Hotel buffets and large-scale events such as conference lunches and gala dinners inevitably generate a lot of food waste, but Bangkok Marriott Marquis Queen’s Park in Thailand is employing various zero-waste tactics to change that.
For starters, the 1,388-key hotel hired a sustainability manager, Michael Riley, who joined the team at the start of this month. Riley’s first task was to oversee and improve on the reduction of food waste at Goji Kitchen+Bar – an effort first championed by the property’s executive chef Michael Vincent Hogan and senior executive sous chef Daniel Bucher.
Hogan shared that this food reduction movement began last year when Bangkok Marriott Marquis Queen’s Park started supporting Scholars of Sustenance (SOS) Foundation, a Bangkok-based organisation that collects excess food from hotels, restaurants and supermarkets, and delivers them to those in need across the city.
Such partnerships with SOS and various Thai farmers help to cut food waste that tends to end up in landfills, while creating a positive impact on the local community.
In addition, Hogan related how surplus food on the buffet line can be safely reused. For instance, leftover beef at the carving station becomes a stew, while its bones are boiled and reduced to soup stock. Meanwhile, croissants are morphed into bread puddings, while fruit skins are dehydrated for cocktail mixes. Other food waste is turned into compost for the hotel’s gardens, or becomes feed for various farms – oyster shells are ground into powder for chicken feed, for example.

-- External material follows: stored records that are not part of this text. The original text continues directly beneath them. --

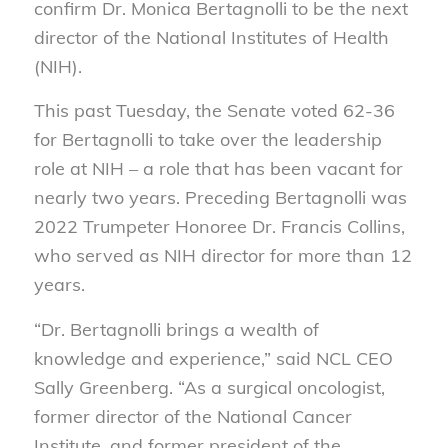
confirm Dr. Monica Bertagnolli to be the next
director of the National Institutes of Health
(NIH).
This past Tuesday, the Senate voted 62-36
for Bertagnolli to take over the leadership
role at NIH – a role that has been vacant for
nearly two years. Preceding Bertagnolli was
2022 Trumpeter Honoree Dr. Francis Collins,
who served as NIH director for more than 12
years.
“Dr. Bertagnolli brings a wealth of
knowledge and experience,” said NCL CEO
Sally Greenberg. “As a surgical oncologist,
former director of the National Cancer
Institute, and former president of the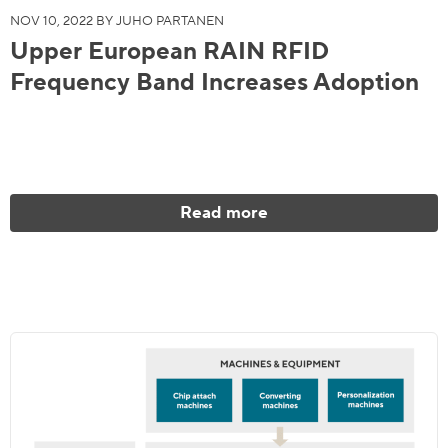
NOV 10, 2022 BY JUHO PARTANEN
Upper European RAIN RFID
Frequency Band Increases Adoption
Read more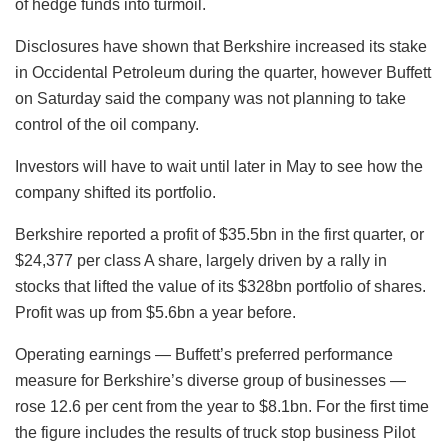
of hedge funds into turmoil.
Disclosures have shown that Berkshire increased its stake
in Occidental Petroleum during the quarter, however Buffett
on Saturday said the company was not planning to take
control of the oil company.
Investors will have to wait until later in May to see how the
company shifted its portfolio.
Berkshire reported a profit of $35.5bn in the first quarter, or
$24,377 per class A share, largely driven by a rally in
stocks that lifted the value of its $328bn portfolio of shares.
Profit was up from $5.6bn a year before.
Operating earnings — Buffett’s preferred performance
measure for Berkshire’s diverse group of businesses —
rose 12.6 per cent from the year to $8.1bn. For the first time
the figure includes the results of truck stop business Pilot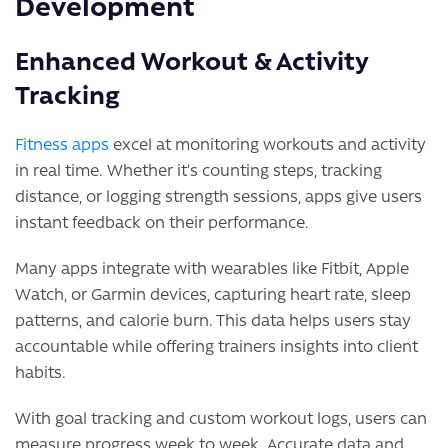
Development
Enhanced Workout & Activity
Tracking
Fitness apps
excel at monitoring workouts and activity
in real time. Whether it’s counting steps, tracking
distance, or logging strength sessions, apps give users
instant feedback on their performance.
Many apps integrate with wearables like Fitbit, Apple
Watch, or Garmin devices, capturing heart rate, sleep
patterns, and calorie burn. This data helps users stay
accountable while offering trainers insights into client
habits.
With goal tracking and custom workout logs, users can
measure progress week to week. Accurate data and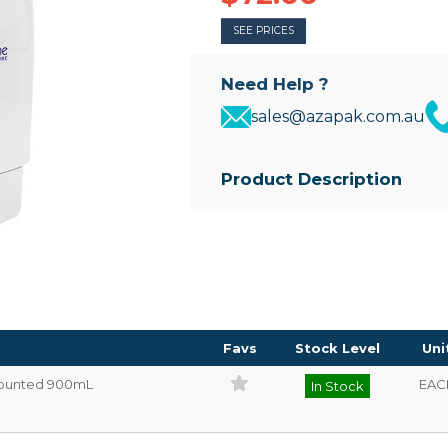
SEE PRICES
Need Help ?
sales@azapak.com.au
Product Description
• Refillable soap dispenser to suit
• 900mL capacity
• Self-adhesive backing for easy
• Dispenser size: 135mm(W) x 
Favs
Stock Level
Uni
 Mounted 900mL
EAC
In Stock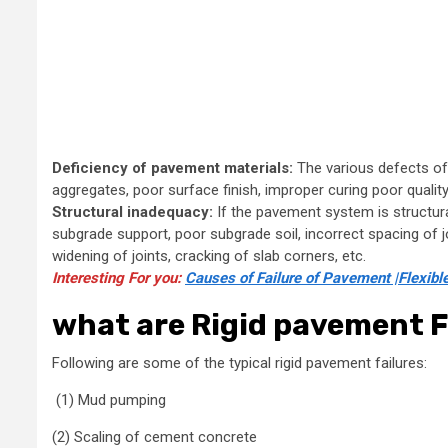
Deficiency of pavement materials:
The various defects of
aggregates, poor surface finish, improper curing poor quality of
Structural inadequacy:
If the pavement system is structur
subgrade support, poor subgrade soil, incorrect spacing of jo
widening of joints, cracking of slab corners, etc.
Interesting For you:
Causes of Failure of Pavement |Flexibl
what are Rigid pavement F
Following are some of the typical rigid pavement failures:
(1) Mud pumping
(2) Scaling of cement concrete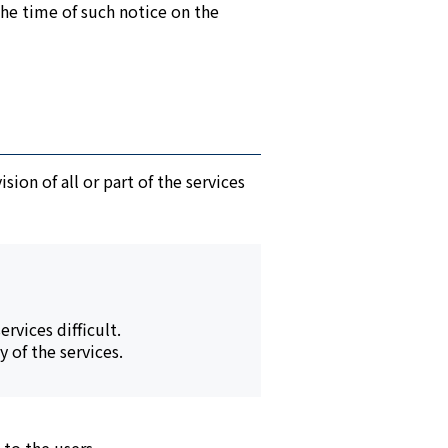
the time of such notice on the
ion of all or part of the services
rvices difficult.
 of the services.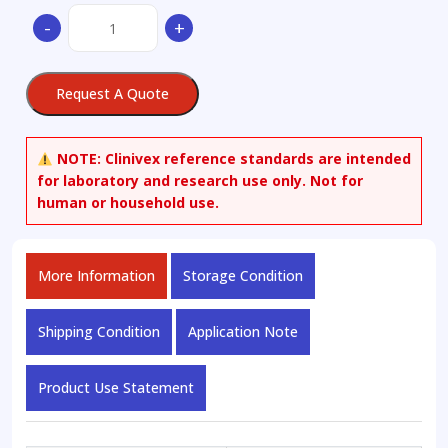
(S)-5-
-
+
(4-
Hydroxyphenyl)-5-
ethylhydantoin
Request A Quote
quantity
NOTE:
Clinivex reference standards are intended
for laboratory and research use only. Not for
human or household use.
More Information
Storage Condition
Shipping Condition
Application Note
Product Use Statement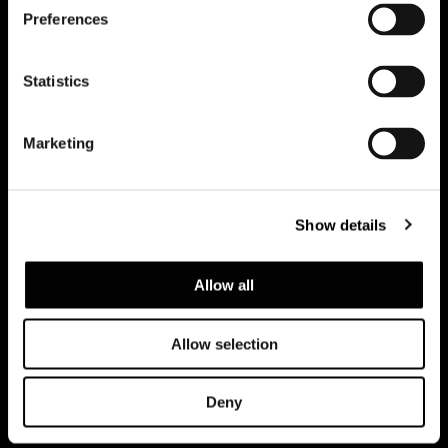
Preferences
Subscribe to keep updated
Statistics
Marketing
Show details
Allow all
Allow selection
Politica de Privacidad
Legal notice
Corporate
Deny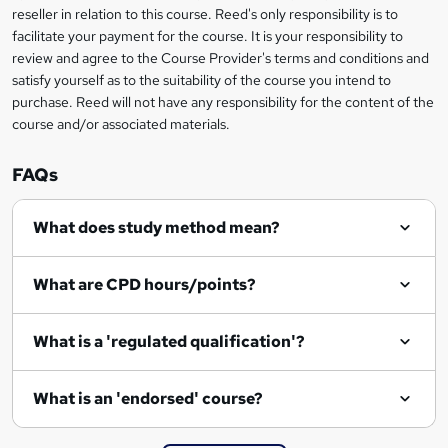
o
reseller in relation to this course. Reed's only responsibility is to
r
facilitate your payment for the course. It is your responsibility to
review and agree to the Course Provider's terms and conditions and
e
satisfy yourself as to the suitability of the course you intend to
n
purchase. Reed will not have any responsibility for the content of the
course and/or associated materials.
q
u
FAQs
i
r
What does study method mean?
e
What are CPD hours/points?
What is a 'regulated qualification'?
What is an 'endorsed' course?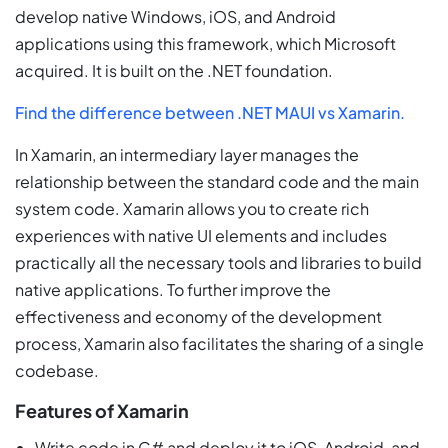
develop native Windows, iOS, and Android
applications using this framework, which Microsoft
acquired. It is built on the .NET foundation.
Find the difference between .NET MAUI vs Xamarin.
In Xamarin, an intermediary layer manages the
relationship between the standard code and the main
system code. Xamarin allows you to create rich
experiences with native UI elements and includes
practically all the necessary tools and libraries to build
native applications. To further improve the
effectiveness and economy of the development
process, Xamarin also facilitates the sharing of a single
codebase.
Features of Xamarin
Write code in C# and deploy it to iOS, Android, and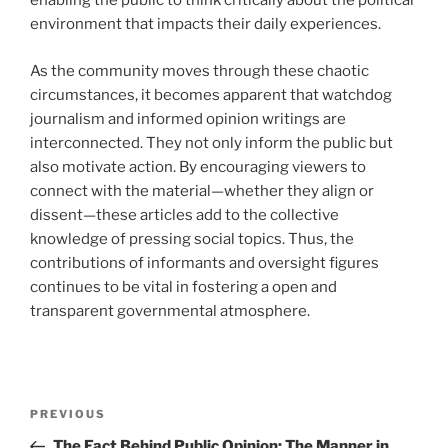
enabling the public to think critically about the political
environment that impacts their daily experiences.
As the community moves through these chaotic
circumstances, it becomes apparent that watchdog
journalism and informed opinion writings are
interconnected. They not only inform the public but
also motivate action. By encouraging viewers to
connect with the material—whether they align or
dissent—these articles add to the collective
knowledge of pressing social topics. Thus, the
contributions of informants and oversight figures
continues to be vital in fostering a open and
transparent governmental atmosphere.
Navigasi
Previous
PREVIOUS
pos
Post
The Fact Behind Public Opinion: The Manner in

The property also reduces its carbon footprint by sourcing ingredients such as pineapples, beef and fish locally, and self cultivates a variety of herbs from tarragon to mint from its two on-site gardens. One of the gardens also houses a troop of free-range chickens, a bee colony, while a vertical hydroponics garden indoors grows rocket leaves.
On why Goji Kitchen+Bar was the first F&B venue in the property to be targeted, Riley shared: “It is the main restaurant that serves around 2,000 covers a day, and would bring about the most impact in terms of food waste. Aside from Goji, we also try to reduce excess food during large-scale events like gala dinners.”
Goji is currently the test-bed, but Riley pointed out the zero-waste effort will eventually be rolled out to the other F&B venues. He shared that F&B team members at the other restaurants “have seen the benefits and have started various initiatives to reduce food waste too”.
Food is not the only sustainability issue on Riley’s mind. Eventually, he hopes to bring in compostable, food-safe bags for use in the kitchen, as well as introduce glass-bottled water in rooms. However, every step towards sustainability comes with a fresh set of challenges.
Riley explained: “Being sustainable is always more expensive, so one challenge is the cost factor for the eco-friendly kitchen food bags. The other problem, for the glass-bottled water, is finding storage space, because in comparison, plastics can be crushed easily after use.”
Aside from both the individual property and the entire hospitality chain’s efforts, Riley pointed out that changing the mindset of its hotel guests, as well as educating staff (despite a high turnover rate), is crucial.
“It is about finding the right balance that marries both business sense and sustainability because as a large hotel chain we can definitely make a huge difference in the world,” he said.